What's the Reaction?
So let's circle back to metrics and ways to ensure we use them for guidance rather than obey them reflexively. Metrics are absolutely necessary to compress complex phenomena into an easily legible value that can guide decision-making. They are, however, lossy compression, meaning that without context, we can't properly interpret the data.
A trick Vanessa Huerta Granda gives is to present the metrics you were asked for, but contextualize them by carrying the story, themes, qualitative details, and a more holistic view of everything that was in place. This is probably the best advice you can find if you really can't get away with changing or dropping the poorer metrics.
But if you're in control? I like to think of this quote from Systemantics:
THE MEANING OF A COMMUNICATION IS THE BEHAVIOUR THAT RESULTS.
The value I get out of a metric is in communicating something that should result in a change or adjustment within the system.

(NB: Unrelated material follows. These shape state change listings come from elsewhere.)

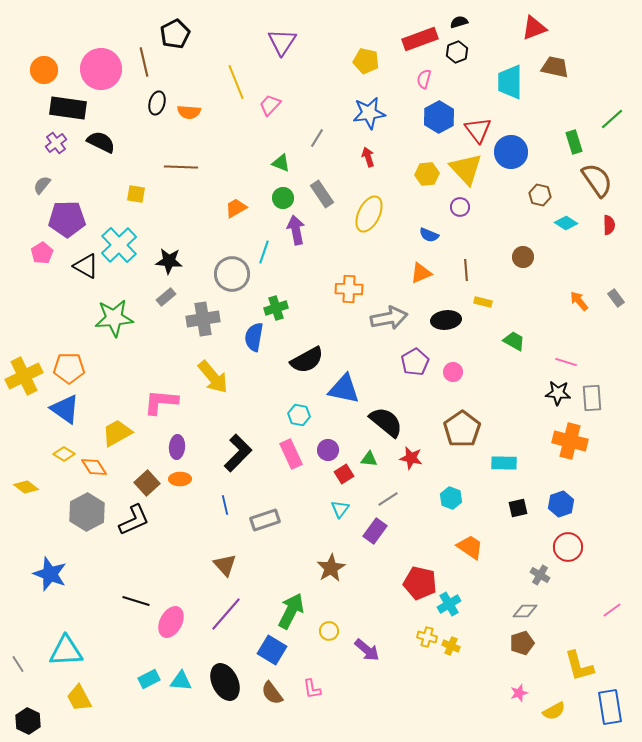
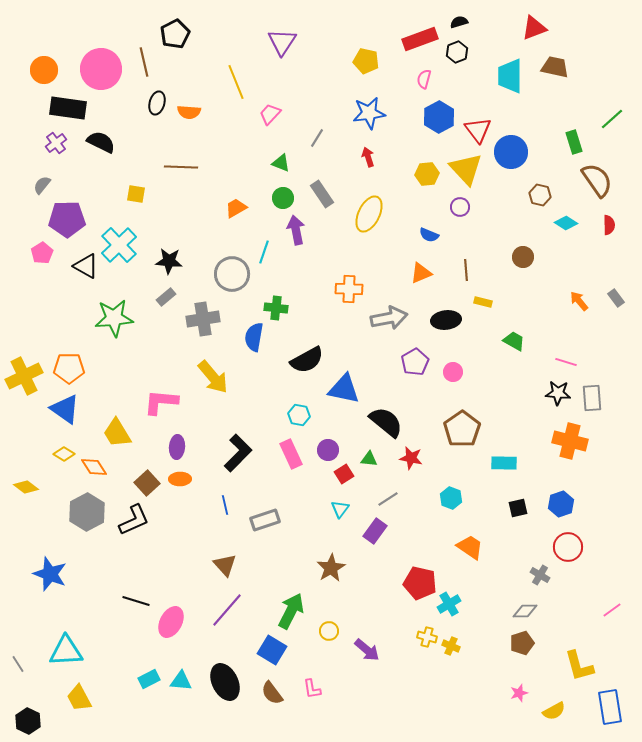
cyan trapezoid at (510, 82): moved 6 px up
pink trapezoid at (270, 105): moved 9 px down
green cross at (276, 308): rotated 25 degrees clockwise
yellow trapezoid at (117, 433): rotated 92 degrees counterclockwise
purple line at (226, 614): moved 1 px right, 4 px up
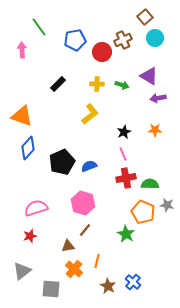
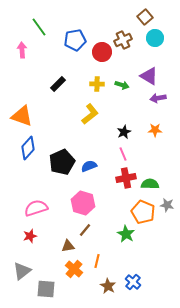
gray square: moved 5 px left
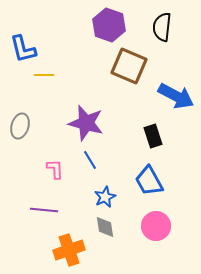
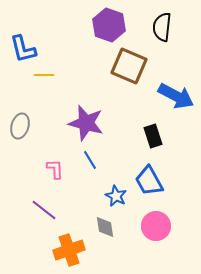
blue star: moved 11 px right, 1 px up; rotated 20 degrees counterclockwise
purple line: rotated 32 degrees clockwise
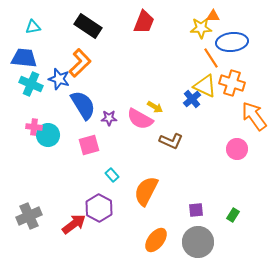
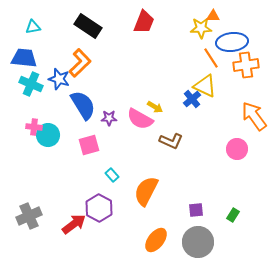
orange cross: moved 14 px right, 18 px up; rotated 25 degrees counterclockwise
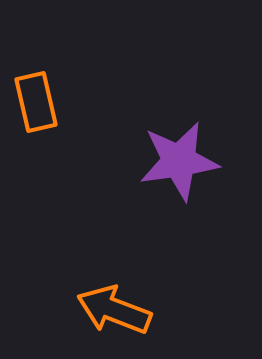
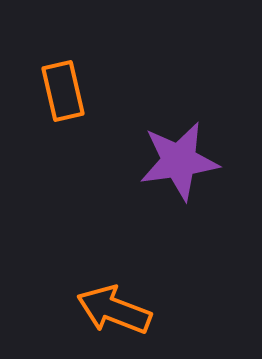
orange rectangle: moved 27 px right, 11 px up
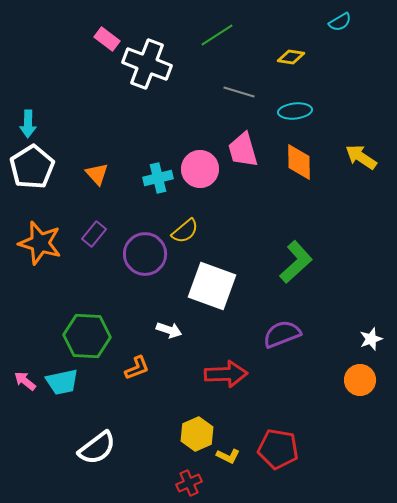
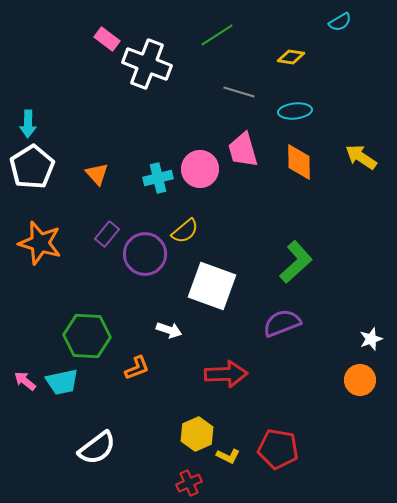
purple rectangle: moved 13 px right
purple semicircle: moved 11 px up
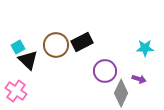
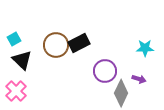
black rectangle: moved 3 px left, 1 px down
cyan square: moved 4 px left, 8 px up
black triangle: moved 6 px left
pink cross: rotated 10 degrees clockwise
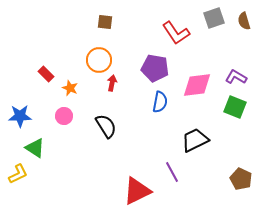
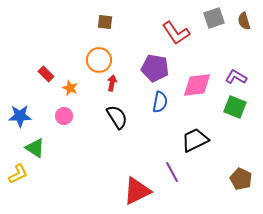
black semicircle: moved 11 px right, 9 px up
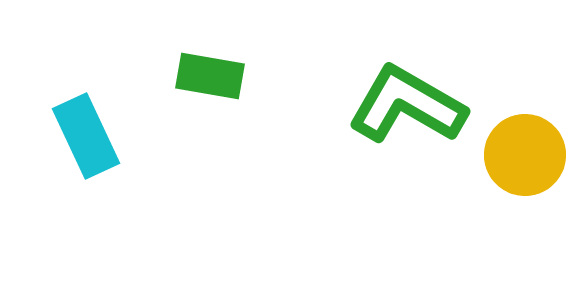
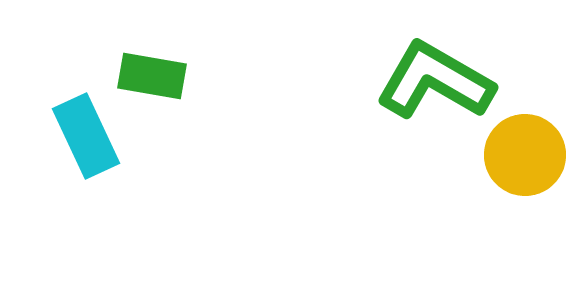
green rectangle: moved 58 px left
green L-shape: moved 28 px right, 24 px up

For example, Honeycomb customers were asking how long of a time window they should use for their SLOs. Seven days, fourteen days? Should the windows line up with customer events or any specific cycle? My stance simply is: whatever makes them the most effective for you to discuss and act on a burning SLO as a team.
At the very basic level, you get the alarm, you handle the incident, and you’re done. At more advanced levels, the SLO is usable as a prioritization tool for you and your team and your organization to discuss and shape the type of work you want to do. You can treat it as an error budget to be more or less careful, as a reminder to force chaos experiments if you’re not burning it enough—to keep current in your operational practices—or as an early signal for degradations that can take a longer time (weeks/months) to address and scale up.
But all these advanced use cases only come from the SLOs being successfully used to drive and feed discussions. If you feel that one week gives you a perfect way to discuss weekly planning whenever it rolls over, that works. If your group prefers a 2 weeks duration to compare week-over-week and avoid papering this week’s issues because they’re gonna be budgeted next week only, then that works as well. Experiment and see what gets the best adoption or gives your group the most effective reaction you can be looking for, besides the base alerting.
The actual value is not in the metric nor the alert, but in the reaction that follows. They're a great trigger point for more meaningful things to happen, and maintaining that meaningfulness should be the priority.